**Given records**:
──────────────────────────────

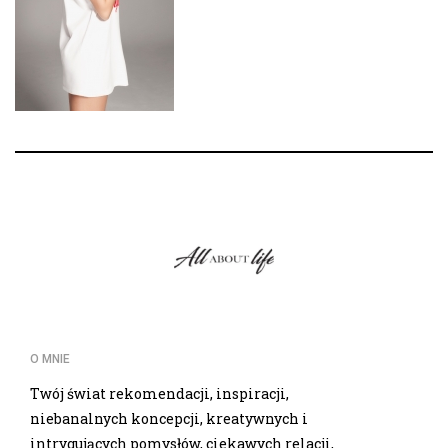
O MNIE
Twój świat rekomendacji, inspiracji,
niebanalnych koncepcji, kreatywnych i
intrygujących pomysłów, ciekawych relacji,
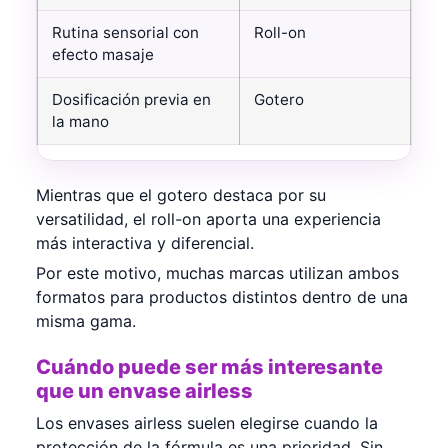
Rutina sensorial con
Roll-on
efecto masaje
Dosificación previa en
Gotero
la mano
Mientras que el gotero destaca por su
versatilidad, el roll-on aporta una experiencia
más interactiva y diferencial.
Por este motivo, muchas marcas utilizan ambos
formatos para productos distintos dentro de una
misma gama.
Cuándo puede ser más interesante
que un envase airless
Los envases airless suelen elegirse cuando la
protección de la fórmula es una prioridad. Sin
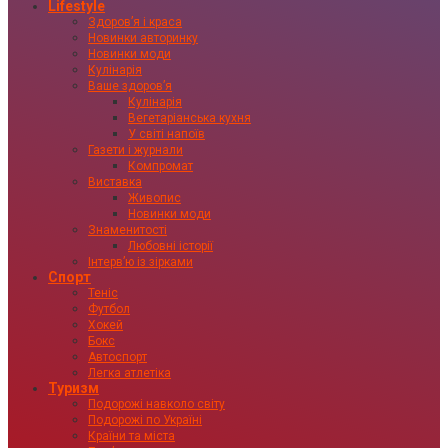
Lifestyle
Здоровʼя і краса
Новинки авторинку
Новинки моди
Кулінарія
Ваше здоровʼя
Кулінарія
Вегетаріанська кухня
У світі напоїв
Газети і журнали
Компромат
Виставка
Живопис
Новинки моди
Знаменитості
Любовні історії
Інтервʼю із зірками
Спорт
Теніс
Футбол
Хокей
Бокс
Автоспорт
Легка атлетіка
Туризм
Подорожі навколо світу
Подорожі по Україні
Країни та міста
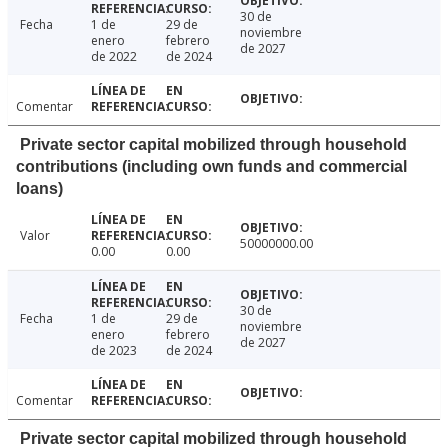
30 de
Fecha
1 de
29 de
noviembre
enero
febrero
de 2027
de 2022
de 2024
Comentar
Private sector capital mobilized through household
contributions (including own funds and commercial
loans)
Valor
50000000.00
0.00
0.00
30 de
Fecha
1 de
29 de
noviembre
enero
febrero
de 2027
de 2023
de 2024
Comentar
Private sector capital mobilized through household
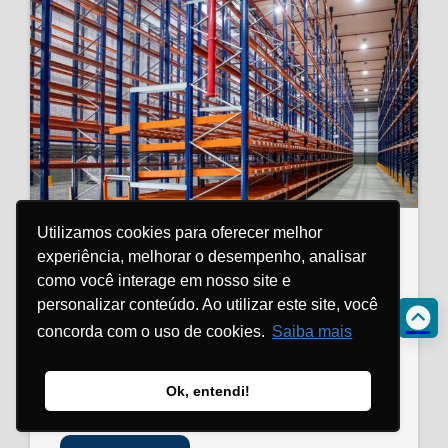
Flow rack, pick-to-light e áreas
Utilizamos cookies para oferecer melhor
segregadas: a operação por trás
experiência, melhorar o desempenho, analisar
de um CD farmacêutico
como você interage em nosso site e
personalizar conteúdo. Ao utilizar este site, você
3 de agosto de 2026
Com flow racks, pick-to-light e áreas
concorda com o uso de cookies.
Saiba mais
segregadas, projeto apoiado pela ISMA
ganhou eficiência, segurança e flexibilidade
Ok, entendi!
operacional Abastecer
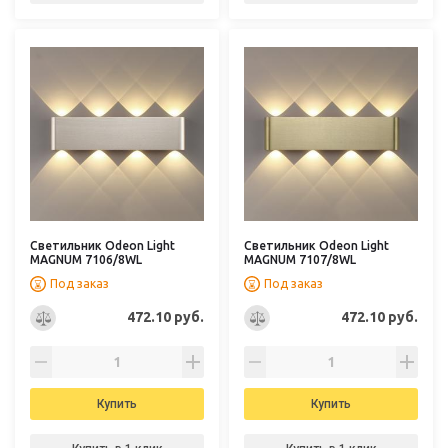
Светильник Odeon Light
Светильник Odeon Light
MAGNUM 7106/8WL
MAGNUM 7107/8WL
Под заказ
Под заказ
472.10 руб.
472.10 руб.
Купить
Купить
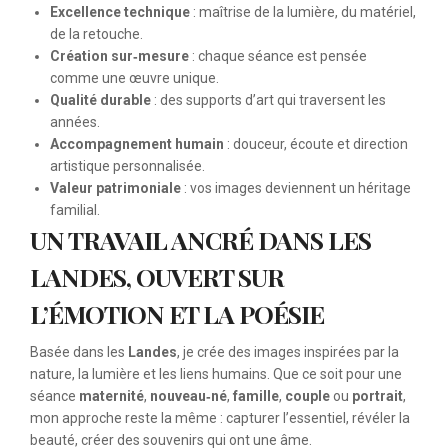
Excellence technique
: maîtrise de la lumière, du matériel,
de la retouche.
Création sur‑mesure
: chaque séance est pensée
comme une œuvre unique.
Qualité durable
: des supports d’art qui traversent les
années.
Accompagnement humain
: douceur, écoute et direction
artistique personnalisée.
Valeur patrimoniale
: vos images deviennent un héritage
familial.
UN TRAVAIL ANCRÉ DANS LES
LANDES, OUVERT SUR
L’ÉMOTION ET LA POÉSIE
Basée dans les
Landes
, je crée des images inspirées par la
nature, la lumière et les liens humains. Que ce soit pour une
séance
maternité
,
nouveau‑né
,
famille
,
couple
ou
portrait
,
mon approche reste la même : capturer l’essentiel, révéler la
beauté, créer des souvenirs qui ont une âme.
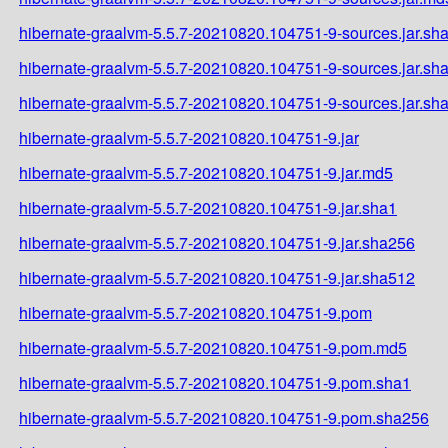
hibernate-graalvm-5.5.7-20210820.104751-9-sources.jar.sh
hibernate-graalvm-5.5.7-20210820.104751-9-sources.jar.sh
hibernate-graalvm-5.5.7-20210820.104751-9-sources.jar.sh
hibernate-graalvm-5.5.7-20210820.104751-9.jar
hibernate-graalvm-5.5.7-20210820.104751-9.jar.md5
hibernate-graalvm-5.5.7-20210820.104751-9.jar.sha1
hibernate-graalvm-5.5.7-20210820.104751-9.jar.sha256
hibernate-graalvm-5.5.7-20210820.104751-9.jar.sha512
hibernate-graalvm-5.5.7-20210820.104751-9.pom
hibernate-graalvm-5.5.7-20210820.104751-9.pom.md5
hibernate-graalvm-5.5.7-20210820.104751-9.pom.sha1
hibernate-graalvm-5.5.7-20210820.104751-9.pom.sha256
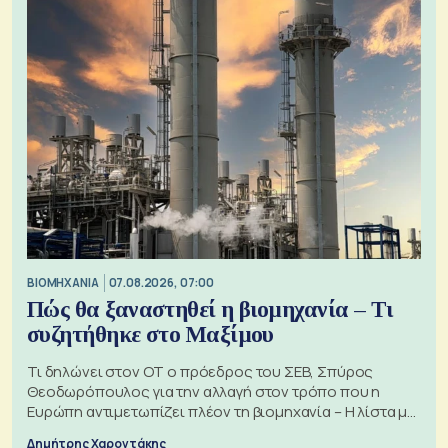
ΒΙΟΜΗΧΑΝΙΑ
07.08.2026, 07:00
Πώς θα ξαναστηθεί η βιομηχανία – Τι
συζητήθηκε στο Μαξίμου
Τι δηλώνει στον ΟΤ ο πρόεδρος του ΣΕΒ, Σπύρος
Θεοδωρόπουλος για την αλλαγή στον τρόπο που η
Ευρώπη αντιμετωπίζει πλέον τη βιομηχανία – Η λίστα με
τα 74 αιτήματα
Δημήτρης Χαροντάκης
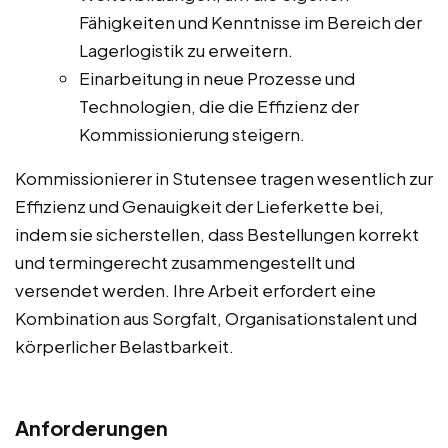
Fähigkeiten und Kenntnisse im Bereich der
Lagerlogistik zu erweitern.
Einarbeitung in neue Prozesse und
Technologien, die die Effizienz der
Kommissionierung steigern.
Kommissionierer in Stutensee tragen wesentlich zur
Effizienz und Genauigkeit der Lieferkette bei,
indem sie sicherstellen, dass Bestellungen korrekt
und termingerecht zusammengestellt und
versendet werden. Ihre Arbeit erfordert eine
Kombination aus Sorgfalt, Organisationstalent und
körperlicher Belastbarkeit.
Anforderungen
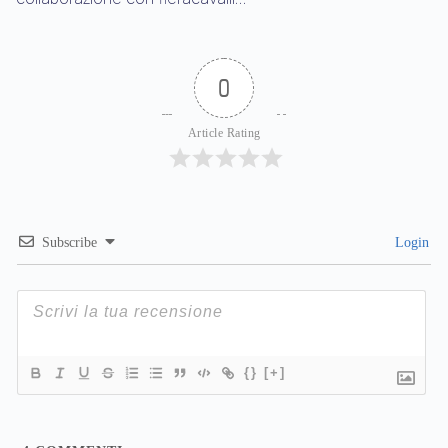
0
Article Rating
Subscribe
Login
{}
[+]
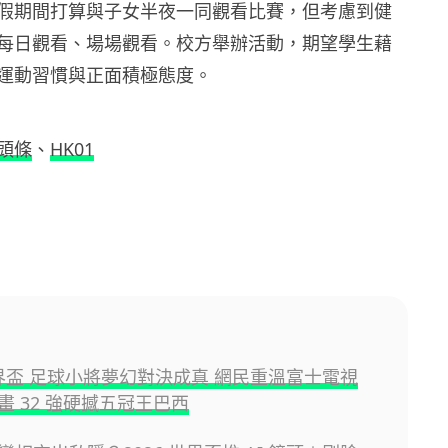
假期間打算與子女半夜一同觀看比賽，但考慮到健
每日觀看、場場觀看。校方舉辦活動，期望學生藉
運動習慣與正面積極態度。
頭條
、
HK01
 世界盃 足球小將夢幻對決成真 網民重溫富士電視
畫 32 強硬撼五冠王巴西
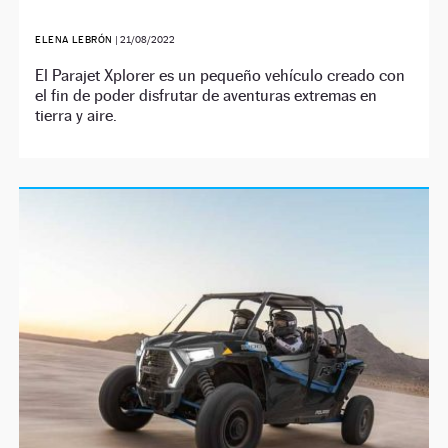
ELENA LEBRÓN
|
21/08/2022
El Parajet Xplorer es un pequeño vehículo creado con
el fin de poder disfrutar de aventuras extremas en
tierra y aire.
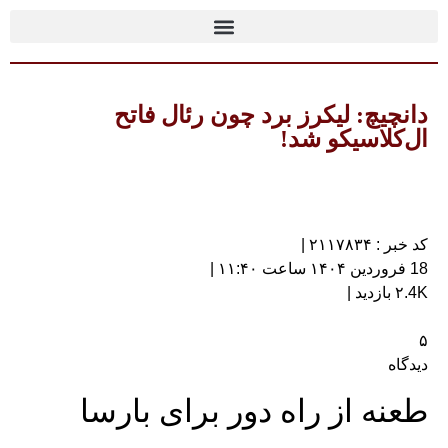
دانچیچ: لیکرز برد چون رئال فاتح
ال‌کلاسیکو شد!
کد خبر : ۲۱۱۷۸۳۴ |
18 فروردین ۱۴۰۴ ساعت ۱۱:۴۰ |
۲.4K بازدید |
۵
دیدگاه
طعنه از راه دور برای بارسا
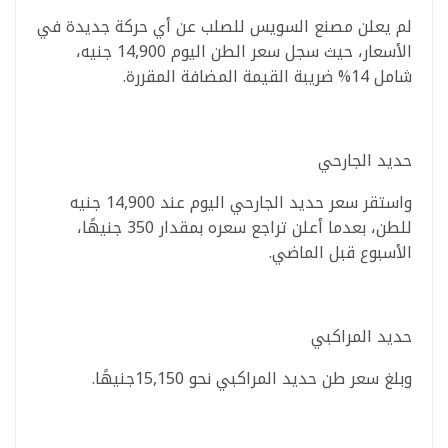
لم يعلن مصنع السويس للصلب عن أي حركة جديدة في
الأسعار، حيث سجل سعر الطن اليوم 14,900 جنيه،
شامل 14% ضريبة القيمة المضافة المقررة.
حديد الجارحي
واستقر سعر حديد الجارحي اليوم عند 14,900 جنيه
للطن، بعدما أعلن تراجع سعره بمقدار 350 جنيهًا،
الأسبوع قبل الماضي.
حديد المراكبي
وبلغ سعر طن حديد المراكبي نحو 15,150جنيهًا.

──────────────────────────────

**What needs to be done**: Which lines above hold the string "cookies"? Copy each of them.

**Reply to the task**:
Utilizamos cookies para oferecer melhor
concorda com o uso de cookies.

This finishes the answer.